What does it take to make you thankful?

That might seem like an odd question. But thankfulness is relative. It varies from person to person and from time to time. Just as one man’s junk is another’s treasure, that which stirs gratitude in one heart may dissatisfy another. The same thing which brings us joy and thanksgiving at one point in life can lead to disappointment later on.

One of the ironies of life is that the more we have, the more it takes for us to feel grateful.

Consider the case of Saudi Prince Alwaleed. In 2006 Forbes estimated that the prince was actually worth $7 billion less than the prince believed. The day after the list was released Alwaleed called the person responsible for the rating at her home, almost in tears. Never mind that he has his own 747, complete with a throne. Never mind that his “main palace” has 420 rooms. Never mind that he possesses his own private amusement park, his own zoo, and a reported $700 million worth of jewels. Never mind that he's the richest man in the Arab world, valued by Forbes at $20 billion. None of this was enough. As the late Texas billionaire, H.L. Hunt, once famously said, “Money is just a way of keeping score.” The Saudi prince was not grateful for his score.

But one need not be a prince to allow your possessions to diminish your sense of gratitude.

For most of our first ten years of marriage Joyce and I had a regular routine when we bought groceries together. Joyce would prepare a shopping list organized by relative importance with the “must-have” things listed first and those things wanted but not essential, last. She would then figure out how much money we could afford to spend on food that week. I would bring a calculator. As we wandered back and forth across the store, working our way down the list, I would keep a running total of how much we had spent. When we reached the amount that was budgeted for food (having made an allowance for sales tax) we headed to the checkout. Back then we were thankful when the money lasted longer than the shopping list. It’s been a long time since we had to take a calculator to the grocery store. Our expectations are now greater. We take more for granted.

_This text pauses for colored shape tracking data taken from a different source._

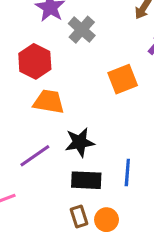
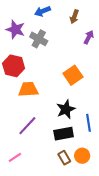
orange square: (123, 79) -> (73, 75), moved
black star: (80, 142) -> (66, 109), moved

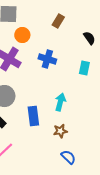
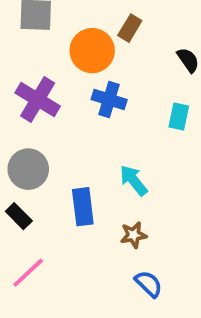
orange circle: (22, 35) -> (92, 51), moved, size x1.5
cyan arrow: (60, 102) -> (134, 180), turned -54

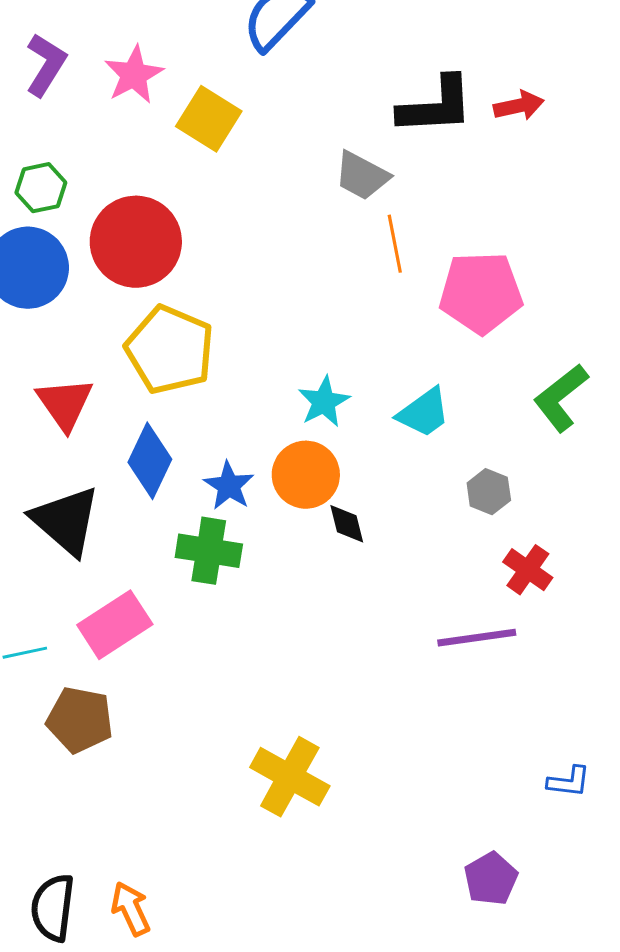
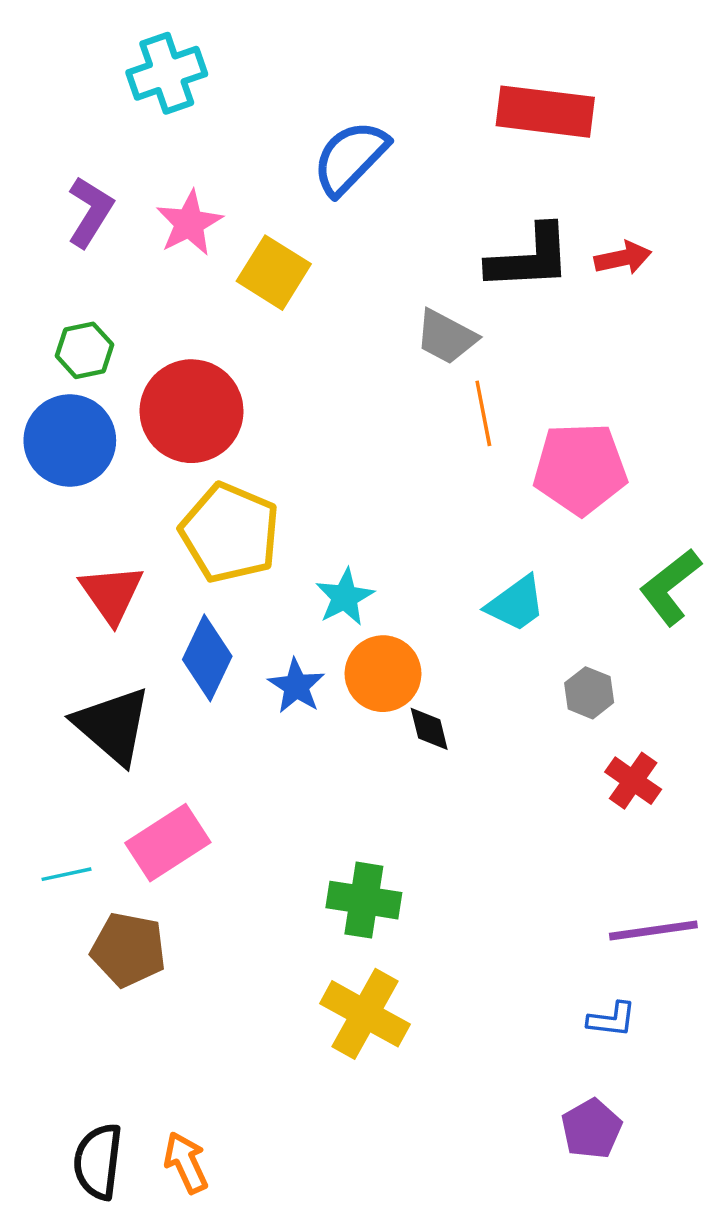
cyan star: (324, 402) -> (345, 597), moved
green cross: (209, 551) -> (364, 900), moved
purple line: (477, 638) -> (653, 930), moved
blue L-shape: (569, 782) -> (612, 1019), moved

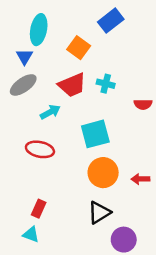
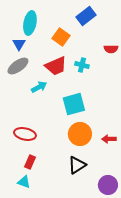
red semicircle: (143, 104) -> (111, 49), moved
red ellipse: (40, 149) -> (25, 134), moved
purple circle: (124, 240) -> (108, 185), moved

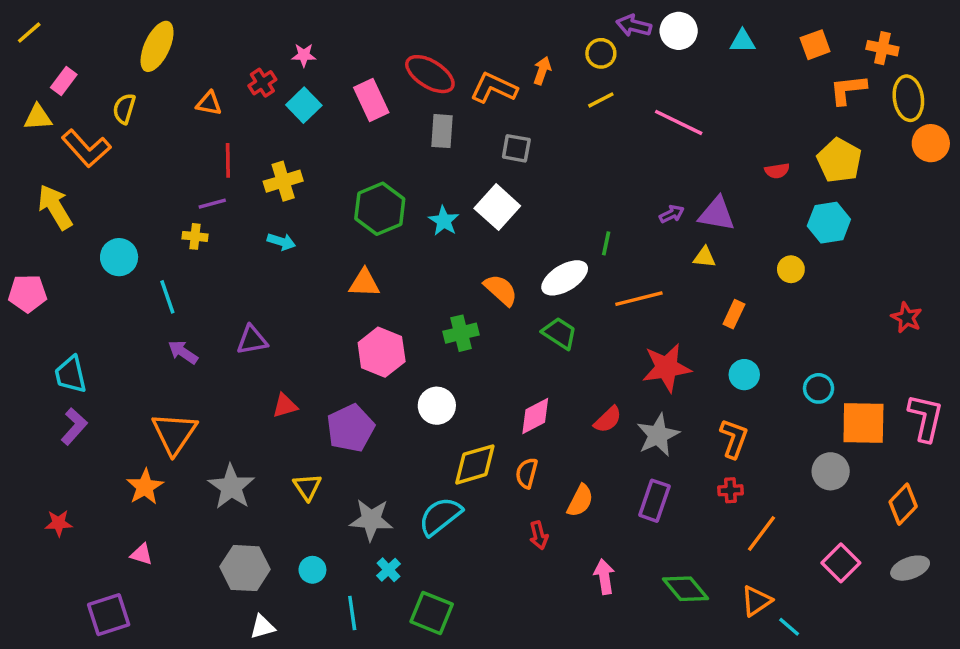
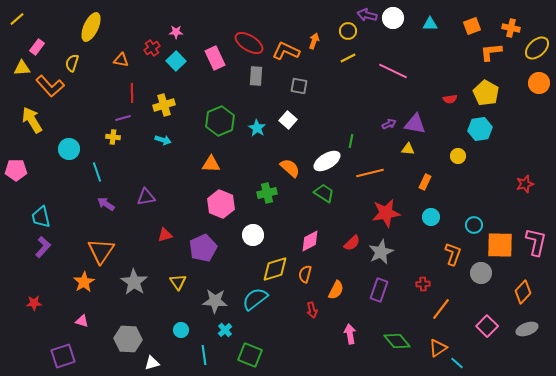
yellow ellipse: (908, 98) -> (537, 48), moved, turned 55
white square: (497, 207) -> (288, 120), size x0.7
red star: (907, 318) -> (525, 184), turned 30
orange L-shape: (734, 438) -> (453, 254), moved
gray hexagon: (245, 568) -> (128, 339), moved

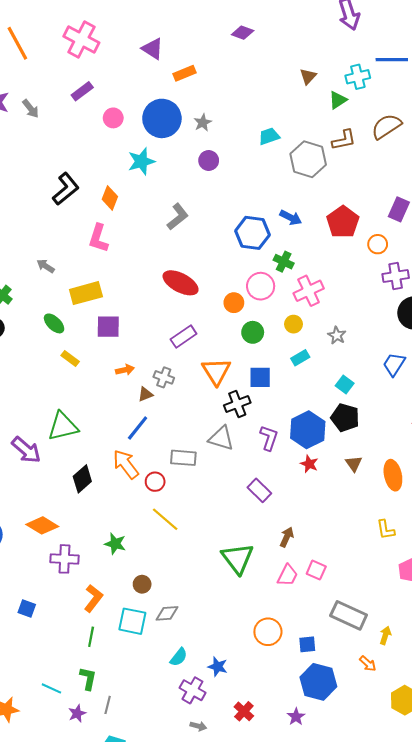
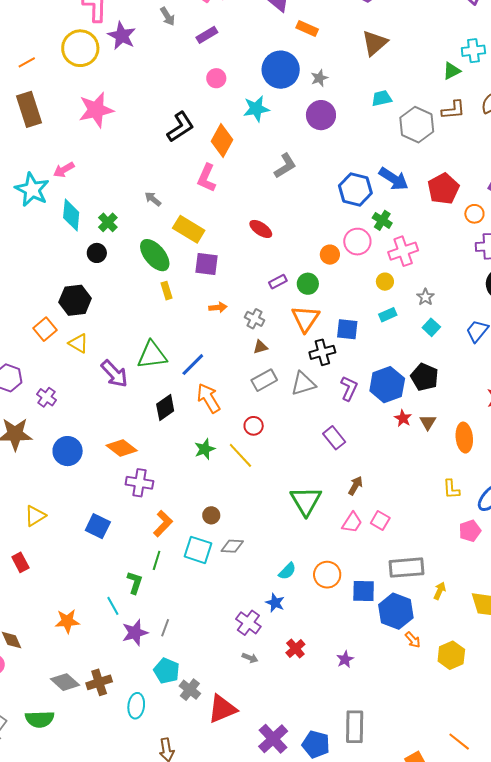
orange rectangle: (184, 73) -> (307, 29), turned 40
brown triangle: (308, 76) -> (375, 43), moved, size x1.6
gray arrow: (31, 109) -> (168, 16), moved
pink circle: (113, 118) -> (216, 78), moved
purple circle: (209, 161) -> (321, 115), size x1.5
orange diamond: (110, 198) -> (222, 140), size x1.4
blue arrow: (291, 218) -> (394, 179), size x1.4
red ellipse: (181, 283) -> (261, 229), moved, size x0.7
yellow rectangle: (86, 293) -> (189, 229), turned 40
green ellipse: (54, 323) -> (155, 255), size x1.6
green circle: (253, 332) -> (308, 284), moved
purple rectangle: (184, 337) -> (278, 282), size x0.7
yellow rectangle: (70, 359) -> (166, 291), turned 30
cyan square: (345, 385) -> (431, 327), moved
brown triangle: (145, 394) -> (260, 347), moved
blue line: (138, 428) -> (193, 365), moved
gray triangle: (221, 438) -> (303, 384), turned -40
gray rectangle: (183, 458) -> (264, 380), moved, turned -40
red star: (309, 464) -> (403, 418), moved
red circle: (155, 482) -> (254, 426), moved
green star: (115, 544) -> (205, 449), moved, turned 30
blue square: (27, 608) -> (98, 526), size x1.4
gray rectangle: (349, 615) -> (406, 568), turned -36
blue square: (307, 644) -> (364, 591), size x1.4
cyan semicircle: (179, 657) -> (287, 571), moved
orange arrow: (368, 664) -> (413, 640), moved
green L-shape: (88, 678) -> (135, 583), moved
blue hexagon: (318, 682) -> (396, 611), moved
cyan line: (51, 688) -> (113, 606), turned 30
purple star: (77, 713) -> (135, 633), size x1.5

Tennessee Williams once said, “You can be young without money, but you can't be old without it.” I think old Tennessee was on to something. You can delight a young child for hours with nothing more than the cardboard box that a refrigerator or washing machine was shipped in. What parent has not watched a toddler find more amusement with torn wrapping paper than the gift it once enclosed? Why must the day come when we open that package and ask ourselves, “I wonder how much this cost?”

Our accumulations, our expectations, and our sense of entitlement all color our sense of gratitude and thanksgiving. But so does loss.

Few of us think to daily thank God for our health until our health is in jeopardy. We are not likely to offer up a prayer of thanksgiving, “Thank you, Holy Father, for my healthy heart, lungs, breasts, prostate, liver, ovaries, __________ (fill in your favorite organ) until you are shaken by the fear that good health may not be something you can take for granted. But having once known that awful dread, only to be reassured that good health is indeed still yours, you suddenly find yourself face down on the ground thanking a merciful God for sparing you disease and maybe even death.

But lost health is not the only thing that can change our perception and alter what constitutes thankfulness. For years on end we may take for granted the presence of our children or grandchildren as we celebrate holidays, birthdays or the like. Then life’s circumstances change. Once familiar faces at our holiday table are suddenly far away. And too late, we are aware of what we should have been thankful for all along but only in retrospect—made finally conscious by its loss.

Between now and Thanksgiving Day our Rivermont Avenue family will be deeply involved in collecting, wrapping, and shipping Operation Christmas Child shoe boxes. We have all been moved by the stories of the profound gratitude that these simple gifts generate in the hearts of poor children around the world. Gifts that our own kids would take for granted fill these children of the Majority World with joy, wonder, and profound thanks. We will bless them by these gifts. May they, in turn, bless us with their example of thanksgiving.

Thanksgiving Day will soon be upon us.

What does it take to make you thankful?